Assignment - Note each line in the data holding the string "Darkmode" and report it.

Information -
+ + + + + + +

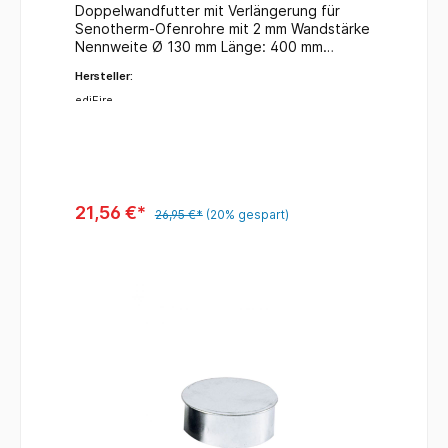
Doppelwandfutter mit Verlängerung für
Senotherm-Ofenrohre mit 2 mm Wandstärke
Nennweite Ø 130 mm Länge: 400 mm
Eigenschaften: 0,6mm bis 1,00 mm
Hersteller:
Wandstärke feueraluminierter Überzug
Längsnaht lasergeschweißt
ediFire
korrosionsgeschützt
wärmebeständigUnsere Ofenrohre
entsprechen der DIN 1298 / DIN EN 1856-2
für feste und flüssige Brennstoffe.
21,56 €*
26,95 €*
(20% gespart)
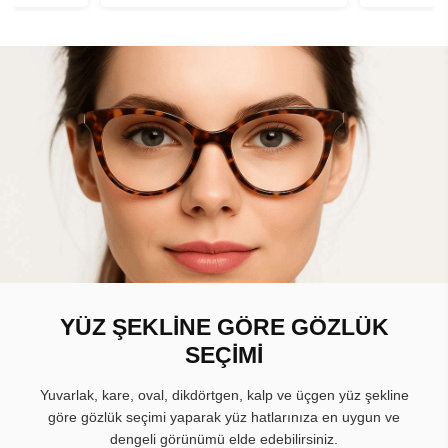
YÜZ ŞEKLİNE GÖRE GÖZLÜK
SEÇİMİ
Yuvarlak, kare, oval, dikdörtgen, kalp ve üçgen yüz şekline
göre gözlük seçimi yaparak yüz hatlarınıza en uygun ve
dengeli görünümü elde edebilirsiniz.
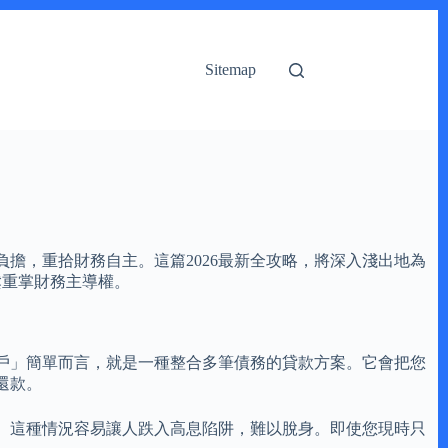
Sitemap
擔，重拾財務自主。這篇2026最新全攻略，將深入淺出地為
鬆重掌財務主導權。
戶」簡單而言，就是一種整合多筆債務的貸款方案。它會把您
還款。
。這種情況容易讓人跌入高息陷阱，難以脫身。即使您現時只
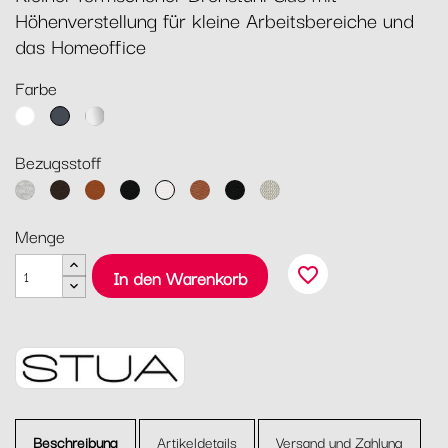
Höhenverstellung für kleine Arbeitsbereiche und
das Homeoffice
Farbe
Weiß
Schwarz
Chrom
Bezugsstoff
Divina
Kunstleder
Kunstleder
Kunstleder
Kunstleder
Leder
Leder
Steelcut
Melange
Braun
Cognac
Schwarz
Weiß
Cognac
Schwarz
Trio
Menge
120
213
favorite_border
In den Warenkorb
Beschreibung
Artikeldetails
Versand und Zahlung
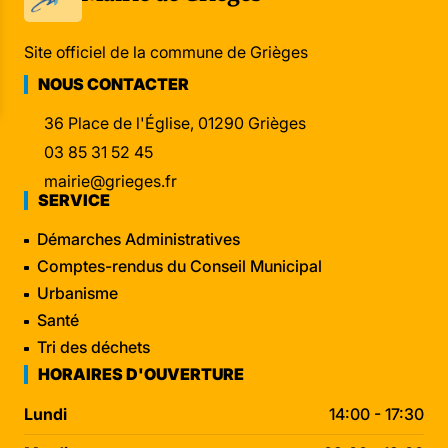
Site officiel de la commune de Grièges
NOUS CONTACTER
36 Place de l'Église, 01290 Grièges
03 85 31 52 45
mairie@grieges.fr
SERVICE
Démarches Administratives
Comptes-rendus du Conseil Municipal
Urbanisme
Santé
Tri des déchets
HORAIRES D'OUVERTURE
Lundi
14:00 - 17:30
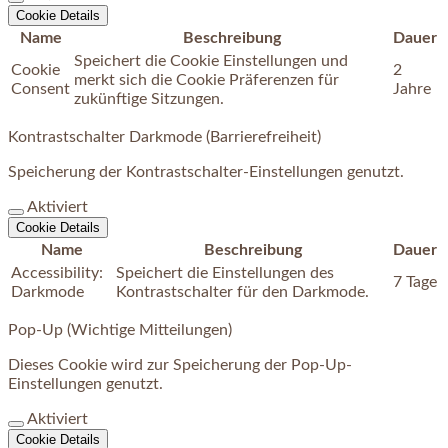
Cookie Details
Name
Beschreibung
Dauer
Speichert die Cookie Einstellungen und
Cookie
2
merkt sich die Cookie Präferenzen für
Consent
Jahre
zukünftige Sitzungen.
Kontrastschalter Darkmode (Barrierefreiheit)
Speicherung der Kontrastschalter-Einstellungen genutzt.
Aktiviert
Cookie Details
Name
Beschreibung
Dauer
Accessibility:
Speichert die Einstellungen des
7 Tage
Darkmode
Kontrastschalter für den Darkmode.
Pop-Up (Wichtige Mitteilungen)
Dieses Cookie wird zur Speicherung der Pop-Up-
Einstellungen genutzt.
Aktiviert
Cookie Details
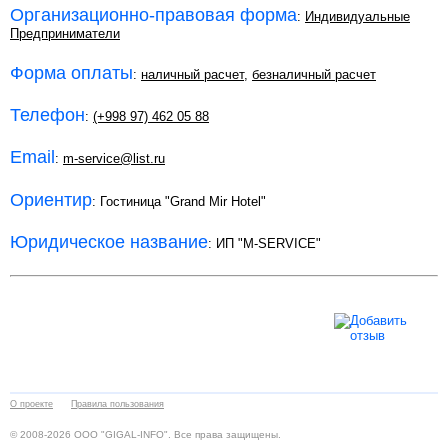
Организационно-правовая форма
:
Индивидуальные
Предприниматели
Форма оплаты
:
наличный расчет
,
безналичный расчет
Телефон
:
(+998 97) 462 05 88
Email
:
m-service@list.ru
Ориентир
: Гостиница "Grand Mir Hotel"
Юридическое название
: ИП "M-SERVICE"
О проекте
Правила пользования
© 2008-2026 ООО "GIGAL-INFO". Все права защищены.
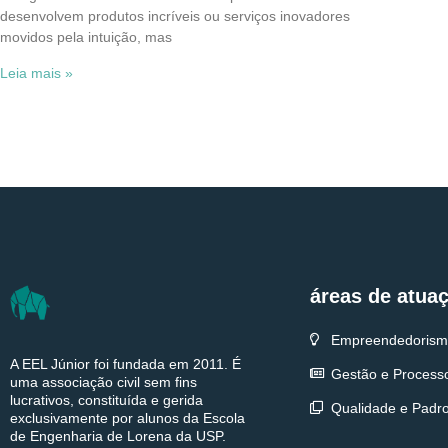
desenvolvem produtos incríveis ou serviços inovadores
movidos pela intuição, mas
Leia mais »
áreas de atua
Empreendedorism
A EEL Júnior foi fundada em 2011. É
Gestão e Process
uma associação civil sem fins
lucrativos, constituída e gerida
Qualidade e Padr
exclusivamente por alunos da Escola
de Engenharia de Lorena da USP.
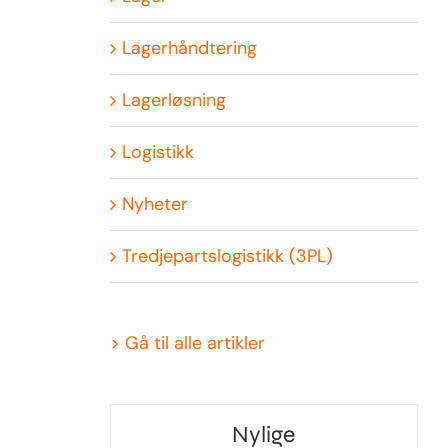
Lagerhåndtering
Lagerløsning
Logistikk
Nyheter
Tredjepartslogistikk (3PL)
>
Gå til alle artikler
Nylige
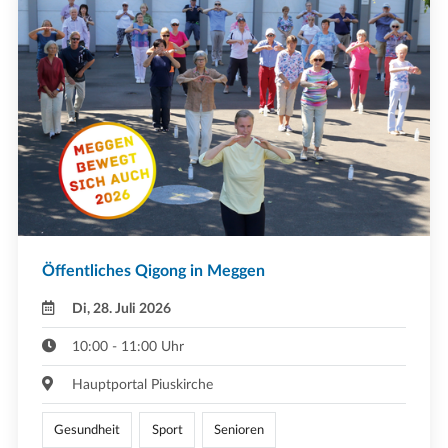
Öffentliches Qigong in Meggen
Di, 28. Juli 2026
10:00 - 11:00 Uhr
Hauptportal Piuskirche
Gesundheit
Sport
Senioren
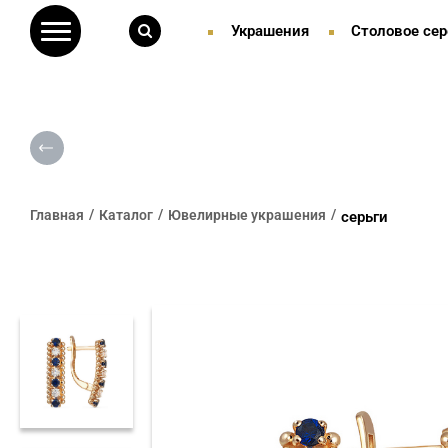
Украшения
Столовое сер
Главная
Каталог
Ювелирные украшения
серьги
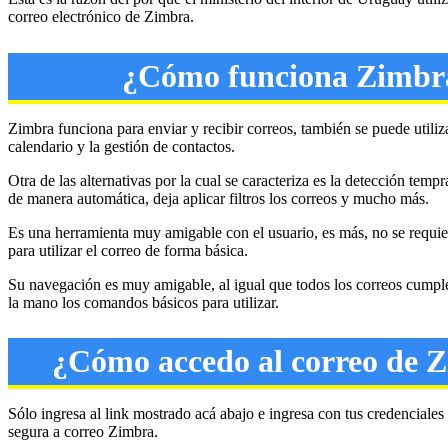
correo electrónico de Zimbra.
¿Cómo funciona Zimbr
Zimbra funciona para enviar y recibir correos, también se puede utiliza
calendario y la gestión de contactos.
Otra de las alternativas por la cual se caracteriza es la detección tem
de manera automática, deja aplicar filtros los correos y mucho más.
Es una herramienta muy amigable con el usuario, es más, no se requie
para utilizar el correo de forma básica.
Su navegación es muy amigable, al igual que todos los correos cumple
la mano los comandos básicos para utilizar.
¿Cómo accedo al correo de 
Sólo ingresa al link mostrado acá abajo e ingresa con tus credenciales 
segura a correo Zimbra.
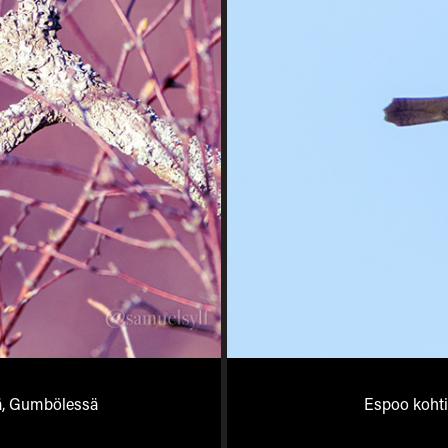
sä, Gumbölessä
Espoo koht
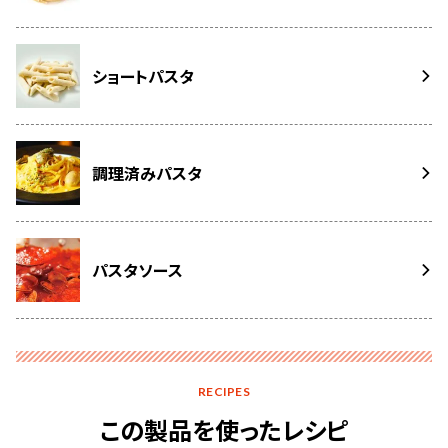
ショートパスタ
調理済みパスタ
パスタソース
RECIPES
この製品を使ったレシピ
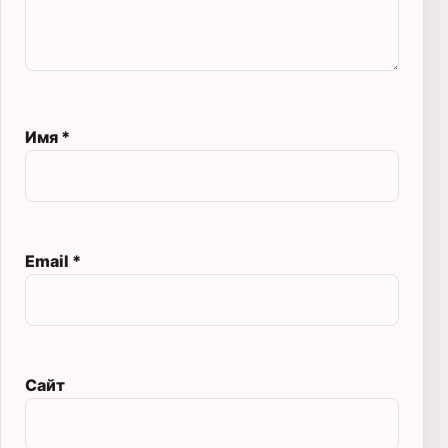
Имя
*
Email
*
Сайт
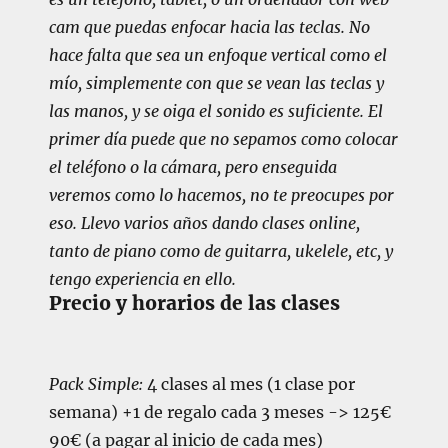
cam que puedas enfocar hacia las teclas. No
hace falta que sea un enfoque vertical como el
mío, simplemente con que se vean las teclas y
las manos, y se oiga el sonido es suficiente. El
primer día puede que no sepamos como colocar
el teléfono o la cámara, pero enseguida
veremos como lo hacemos, no te preocupes por
eso. Llevo varios años dando clases online,
tanto de piano como de guitarra, ukelele, etc, y
tengo experiencia en ello.
Precio y horarios de las clases
Pack Simple:
4 clases al mes (1 clase por
semana)
+1 de regalo cada 3 meses
->
125€
90€
(a pagar al inicio de cada mes)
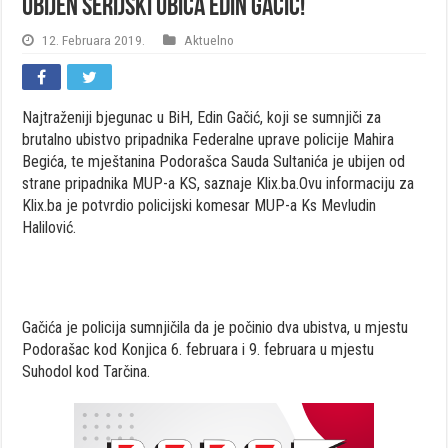
Ubijen serijski ubica Edin Gačić!
12. Februara 2019.
Aktuelno
Najtraženiji bjegunac u BiH, Edin Gačić, koji se sumnjiči za
brutalno ubistvo pripadnika Federalne uprave policije Mahira
Begića, te mještanina Podorašca Sauda Sultanića je ubijen od
strane pripadnika MUP-a KS, saznaje Klix.ba.Ovu informaciju za
Klix.ba je potvrdio policijski komesar MUP-a Ks Mevludin
Halilović.
Gačića je policija sumnjičila da je počinio dva ubistva, u mjestu
Podorašac kod Konjica 6. februara i 9. februara u mjestu
Suhodol kod Tarčina.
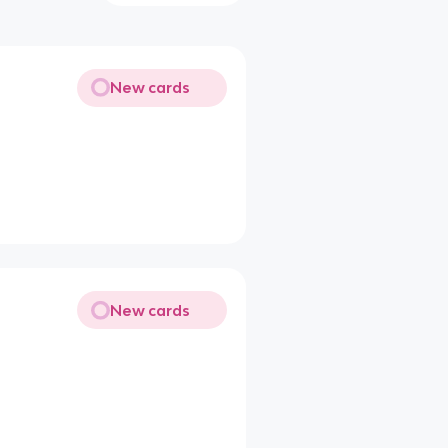
New cards
New cards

+ + + + + + +

Solution -
Kontrastschalter Darkmode (Barrierefreiheit)
Darkmode
Kontrastschalter für den Darkmode.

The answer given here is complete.